Губы свекрови задрожали и презрительно искривились. Она побледнела, но отнюдь не из-за правды (и так уже увидела вертихвостку в одном бюстгальтере), а от того, что у невестки прорезался голос, но при этом она была совершенно спокойна.
— Даже если так, — неожиданно заявила она, — кто дал тебе право так себя вести? Ругаться с мужем на глазах толпы? Где твое воспитание? Нет его, нет! — сокрушалась Юлтуз, размахивая руками.
— Вы себя сейчас слышите? — покачала головой Эсми и коснулась рукой лба. — Вы считаете, я должна была молчать после того, что увидела? А я видела их своими глазами. Слышала, как он её…
— Хватит! — заткнула свою келин Юлтуз и в это время дверь в дом открылась, а на пороге стоял злой Имран.
— Приехала все-таки, — усмехнулся и бросил ключи от машины на высокую тумбу в холле.
— Я за вещами.
— Уходишь? — спросил он, спрятав руки в карманы брюк. Он смотрел на жену снизу вверх, так как она стояла на лестнице. Они буравили друг друга взглядами, пока Эсми не подтвердила:
— Ухожу. Устала. Дети будут жить со мной, — предупредила она, понимая, что они-то ему не интересны. Он редко проводил с ними время и они уже привыкли к тому, что папа есть, но он всегда на работе.

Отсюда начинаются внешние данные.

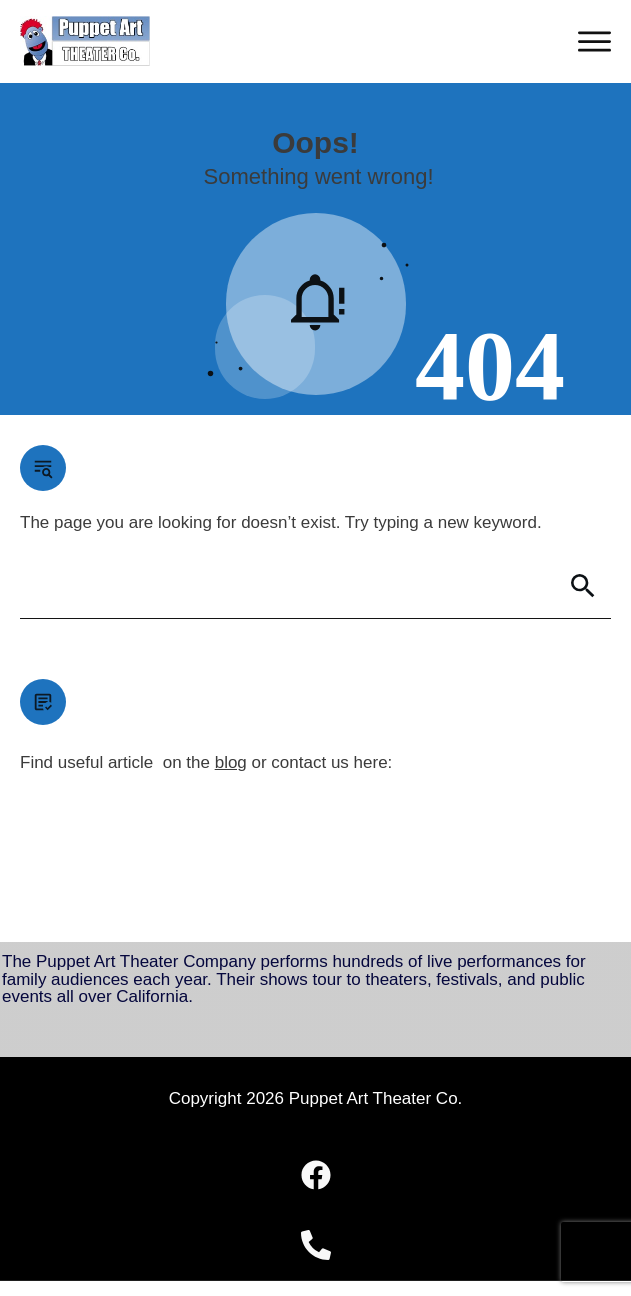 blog (231, 762) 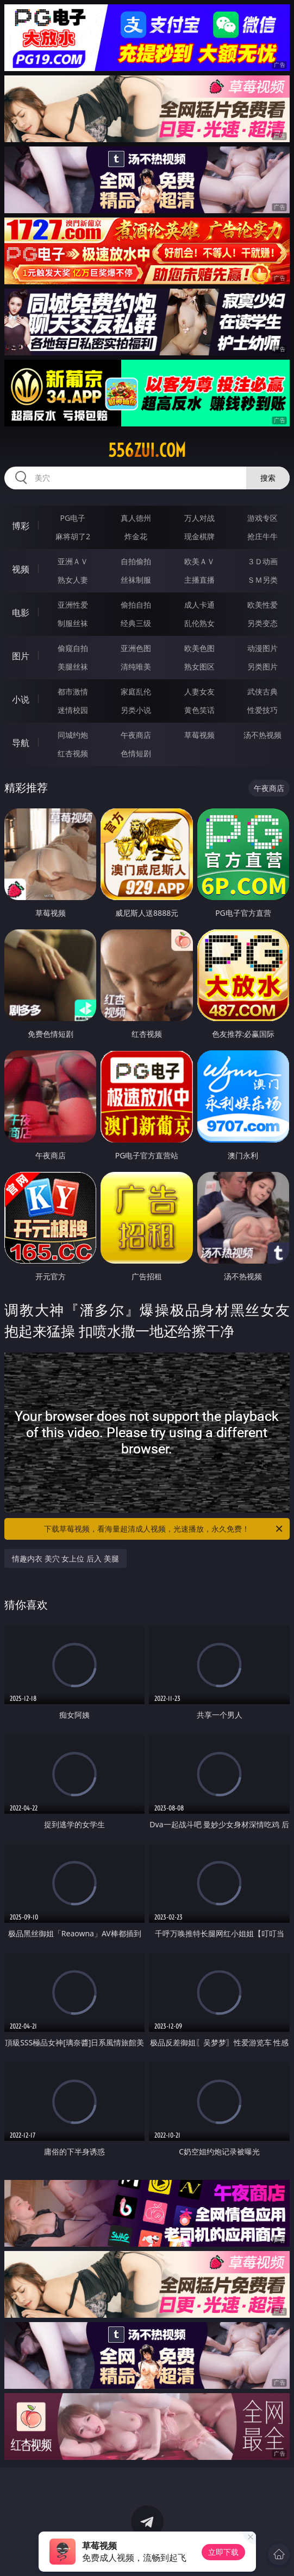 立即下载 (223, 2552)
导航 (20, 743)
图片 (20, 656)
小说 (20, 699)
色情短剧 (136, 753)
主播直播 (199, 580)
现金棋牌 (199, 536)
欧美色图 (199, 648)
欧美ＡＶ (199, 561)
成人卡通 (199, 605)
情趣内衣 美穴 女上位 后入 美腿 (65, 1558)
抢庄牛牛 (262, 536)
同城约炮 (73, 735)
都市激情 (73, 691)
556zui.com (147, 450)
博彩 (20, 526)
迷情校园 (73, 710)
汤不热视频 (262, 735)
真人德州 (136, 518)
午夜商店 (136, 735)
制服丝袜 (73, 623)
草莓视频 (199, 735)
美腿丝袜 (73, 666)
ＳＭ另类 (262, 580)
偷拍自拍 (136, 605)
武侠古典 (262, 691)
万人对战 (199, 518)
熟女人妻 (73, 580)
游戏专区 (262, 518)
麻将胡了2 (72, 536)
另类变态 (262, 623)
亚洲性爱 (73, 605)
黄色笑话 (199, 710)
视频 (20, 569)
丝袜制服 (136, 580)
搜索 (268, 478)
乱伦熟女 (199, 623)
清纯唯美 (136, 666)
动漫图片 (262, 648)
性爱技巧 (262, 710)
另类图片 (262, 666)
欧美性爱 (262, 605)
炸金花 (135, 536)
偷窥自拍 (73, 648)
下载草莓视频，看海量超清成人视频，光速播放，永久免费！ (164, 1528)
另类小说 (136, 710)
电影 (20, 613)
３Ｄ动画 (262, 561)
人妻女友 (199, 691)
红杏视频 (73, 753)
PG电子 (73, 518)
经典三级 (136, 623)
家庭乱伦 (136, 691)
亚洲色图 (136, 648)
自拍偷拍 (136, 561)
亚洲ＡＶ (73, 561)
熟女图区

— И куда ты с ними пойдешь?
— Куда угодно, только бы подальше от тебя. Ты пахнешь дешевыми духами своей шлюхи. Меня от тебя тошнит.

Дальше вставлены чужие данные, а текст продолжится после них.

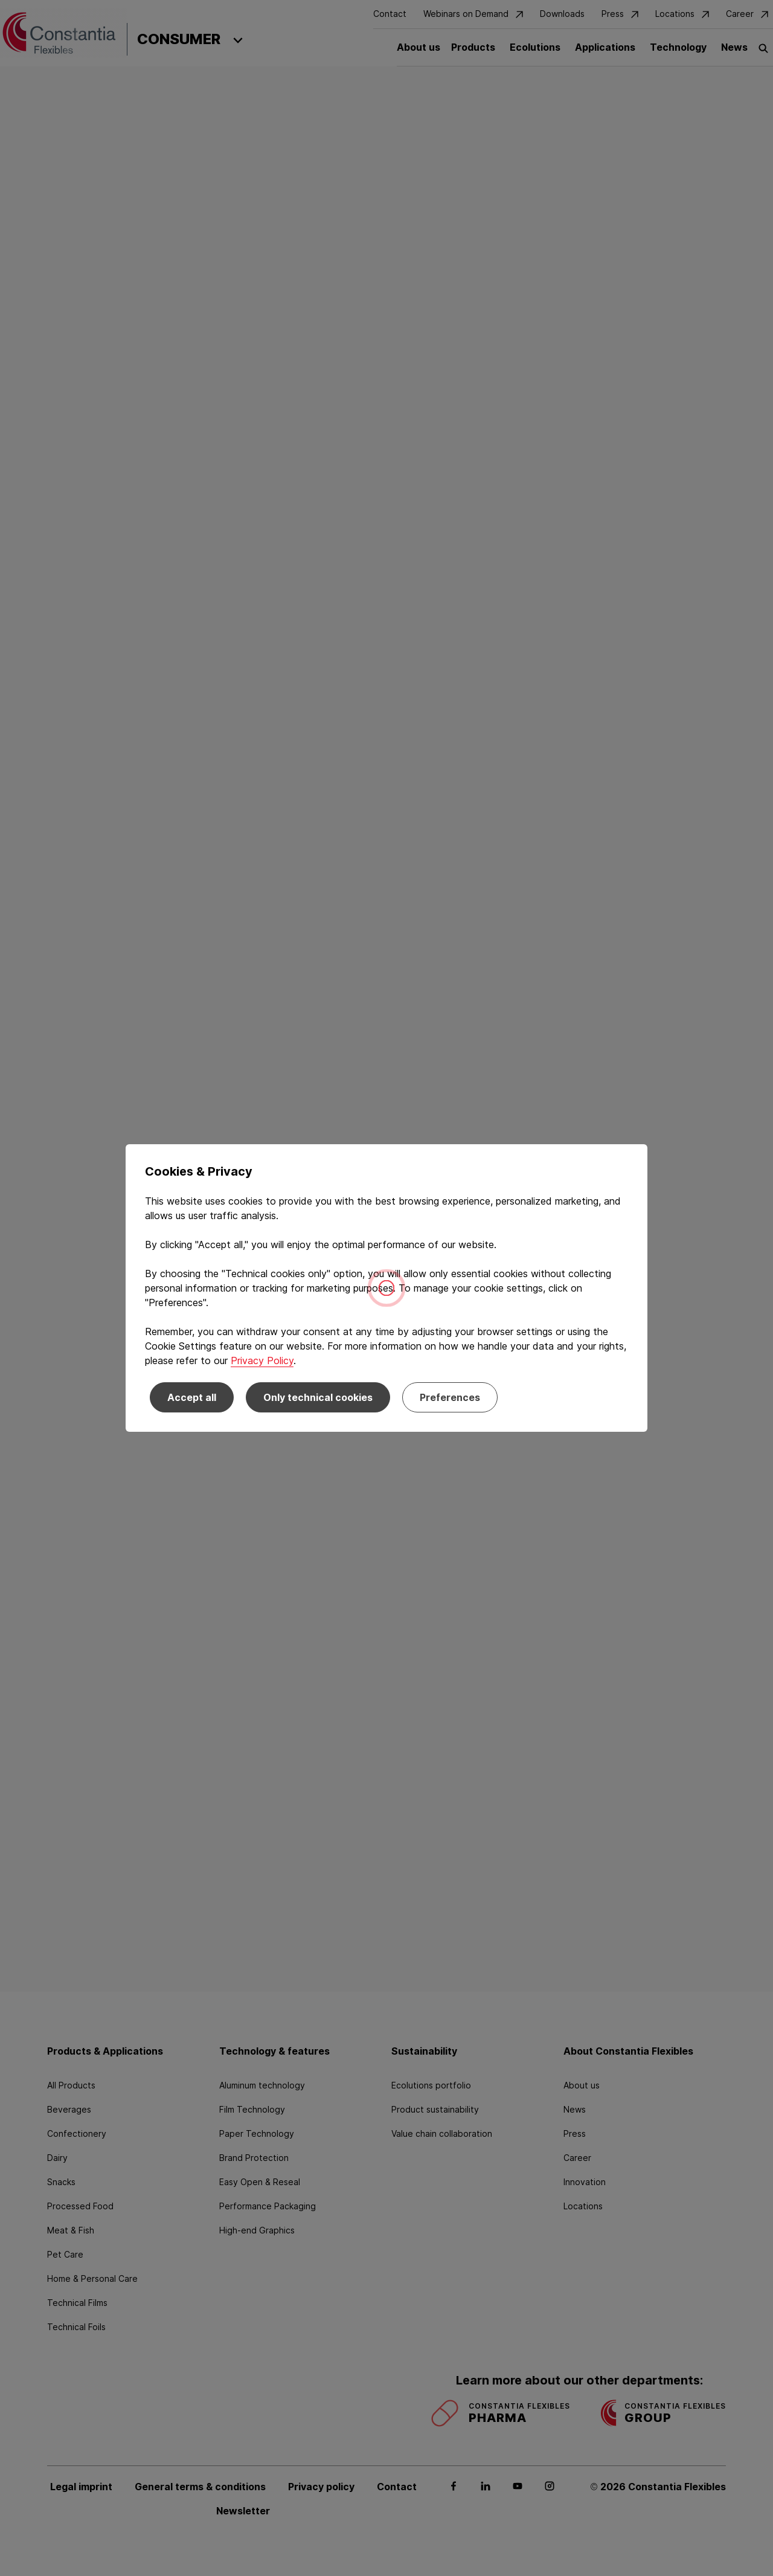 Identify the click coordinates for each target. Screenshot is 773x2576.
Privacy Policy (262, 1360)
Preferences (450, 1397)
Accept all (191, 1397)
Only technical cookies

— А меня тошнит от твоего вечно недовольного лица. Поэтому — иди. Только даже если ты уйдешь, кому ты нужна с двумя детьми?

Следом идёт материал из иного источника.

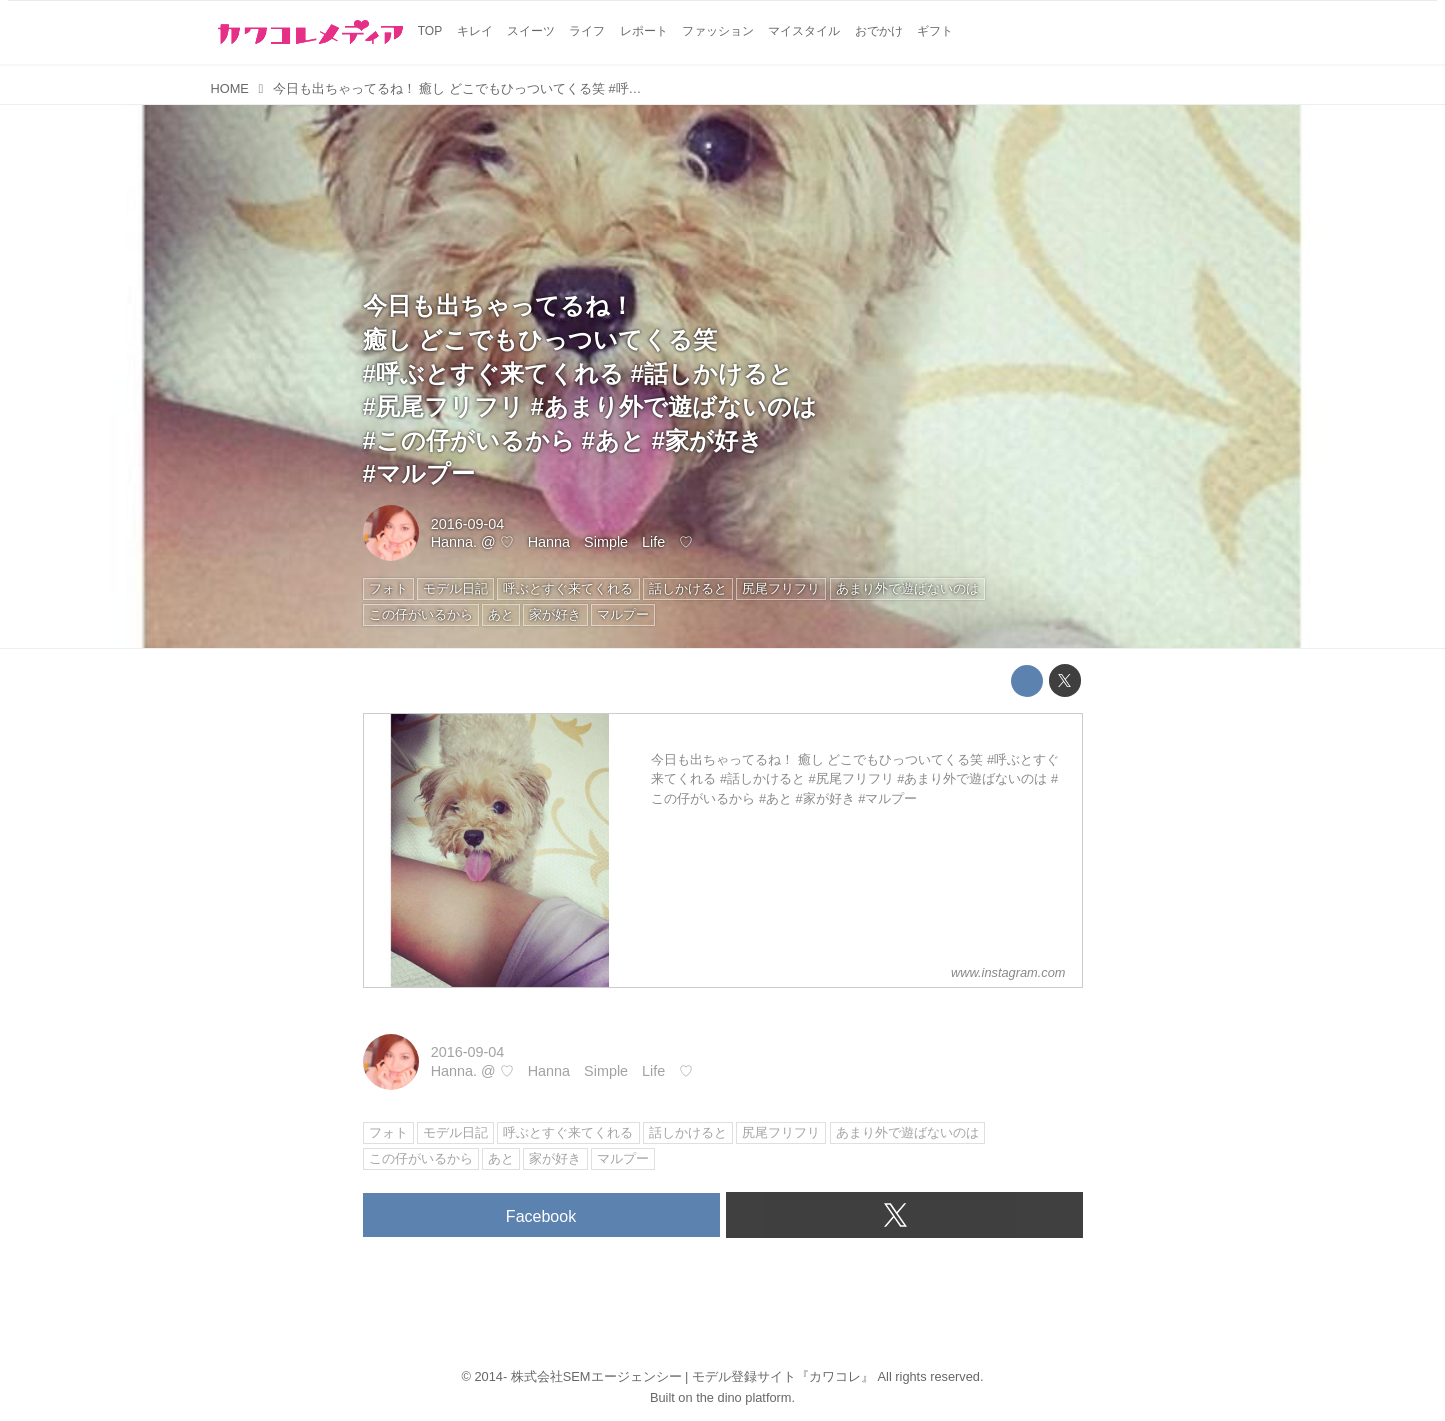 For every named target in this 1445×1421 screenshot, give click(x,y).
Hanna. (454, 542)
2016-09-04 (468, 524)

— Ну тебе, как я вижу, ни я ни родные дети больше не нужны, раз ты уже в открытую трахаешь шлюху.
— Эсмигюль! — громко ахнула свекровь. — Что за язык у тебя дурной! Не мудрая ты, не мудрая!
— Мудрость — по-вашему терпеть измены мужа? — повернув голову, она с вызовом посмотрела на свекровь. — Спасибо, но нет. И ваше отношение у меня уже вот где, — она поднесла ребро ладони к горлу.
— Ах ты…
— Апа, мы сами разберемся, — пресек мать Имран.
— Разобрались уже, — Юлтуз и не думала уходить, наоборот, ей хотелось высказаться, — Теперь весь “жут” (уйг. — община по национальному признаку)* будет говорить, какая у меня сноха невоспитанная, — притворно заплакав без слез, она схватилась за сердце. — Какой позор! Имран, ну что ты стоишь? Не видишь, мне плохо? У меня давление!
Вздохнув и метнув на жену последний красноречивый взгляд, мужчина подошел к матери, взял ее под руку и отвел на диван. Эсми все еще стояла на лестнице и слышала причитания свекрови:
— Говорила тебе, рано ты женился, рано! Надо было еще походить, погулять, посмотреть. Нет, ты же не хотел слушать, купился на ее красоту! А теперь смотри — молодость прошла, красота увяла, гонор появился — слова не скажи! Я ей одно слово — она мне десять. Я ей одно — она мне десять.